Since our patient displayed severe, treatment-refractory SUNCT with signs of an underlying migrainous biology, we thus opted for using off-label erenumab and galcanezumab, resulting in excellent response over more than 6 months. Blockade of the CGRP pathway was effective in our patient both by inhibition of the CGRP receptor (erenumab) and CGRP ligand (galcanezumab), thus arguing for an important role of CGRP in the pathophysiology of SUNCT. Efficacy of erenumab seemed to show a wearing-off effect, which has also been reported in a proportion of migraine patients treated with erenumab but not galcanezumab (10,11). After switching to galcanezumab, we did not observe a further wearing-off effect. This might indicate that ligand blockade could be more effective than receptor blockade in SUNCT.
Of note, looking at the general course of attack frequency, we noticed a seasonal pattern with declining attack frequency in autumn. Indeed, verapamil and gabapentin were each discontinued before attack frequency started to decline, thus the decrease in attack frequency occurred either seasonally or coincidentally. While SUNCT/SUNA is usually described as having an irregular temporal pattern with symptomatic periods alternating with remissions in an erratic fashion, there are some reports of patients displaying a seasonal pattern (12,13). Although the underlying pathophysiology is unclear, a hypothalamic involvement has been suggested similar to other TACs, which likely share some pathophysiological mechanisms (14).
In conclusion, we report a case of previously treatment refractory chronic SUNCT responding excellently to galcanezumab. This case report indicates that galcanezumab might be a treatment option for SUNCT warranting further investigation.
Clinical implications
We report a case of chronic SUNCT in a 67-year-old man refractory to various guideline-conforming treatment attempts responding excellently to galcanezumab. This case report indicates that monoclonal antibodies against calcitonin gene-related peptide, specifically galcanezumab, might be a treatment option for SUNCT warranting further investigation.
Footnotes
Author contributions
GB: Patient recruitment, acquisition of data, drafting manuscript; CB: Patient recruitment, acquisition of data, critical revision of manuscript for intellectual content; GBr: Critical revision of manuscript for intellectual content.

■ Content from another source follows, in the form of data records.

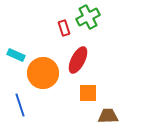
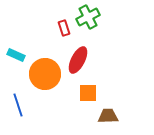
orange circle: moved 2 px right, 1 px down
blue line: moved 2 px left
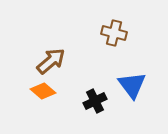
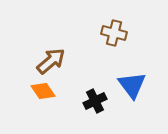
orange diamond: rotated 15 degrees clockwise
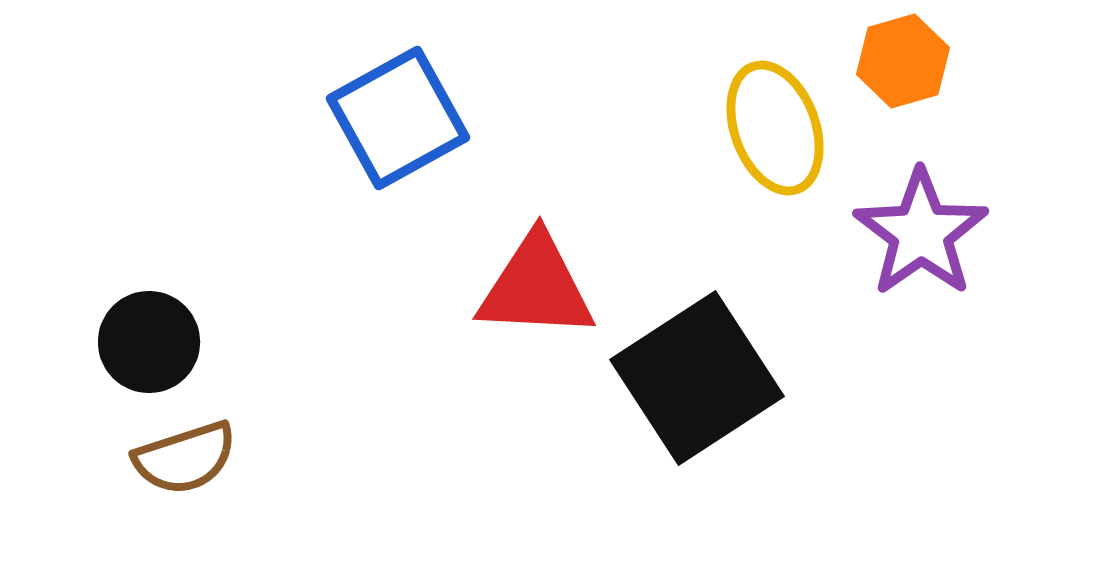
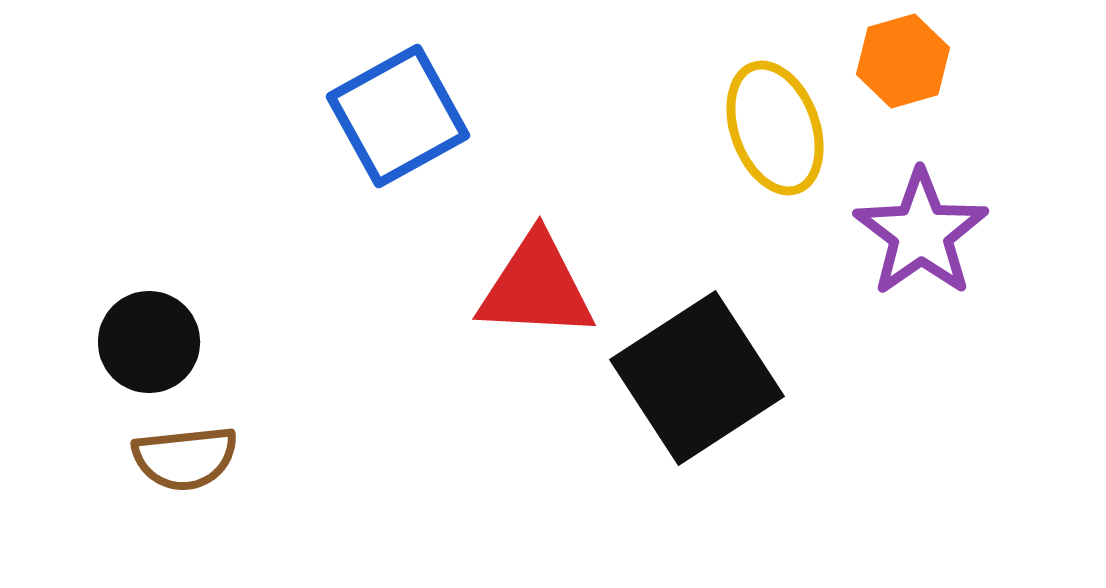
blue square: moved 2 px up
brown semicircle: rotated 12 degrees clockwise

Declaration of conflicting interests
The authors declared the following potential conflicts of interest with respect to the research, authorship, and/or publication of this article: GB has participated in meetings sponsored by, received speaker honoraria or travel funding from Biogen, Celgene, Merck, Novartis, Sanofi-Genzyme, Roche and Teva, and received honoraria for consulting from Biogen, Roche and Teva.
CB has participated in meetings sponsored by, received speaker honoraria or travel funding from Biogen, Merck, Novartis, Roche, and received honoraria for consulting from Lilly, Novartis and Roche.
GBr has received unrestricted grants, honoraria, personal fees, travel grants from Allergan, AMGEN, Menarini, Pfizer, Linde AG, Astra Zeneca, St. Jude Medical, Reckitt Benkiser, Novartis, TEVA, Fresenius, Janssen Cilag, Lilly, Österreichische Gesellschaft für Neurologie (ÖGN), European Headache Federation (EHF), Österreichische Kopfschmerzgesellschaft (ÖKSG), Österreichische Akademie der Wissenschaften (ÖAW), and the European FP7 framework programme.
Funding
The authors received no financial support for the research, authorship, and/or publication of this article.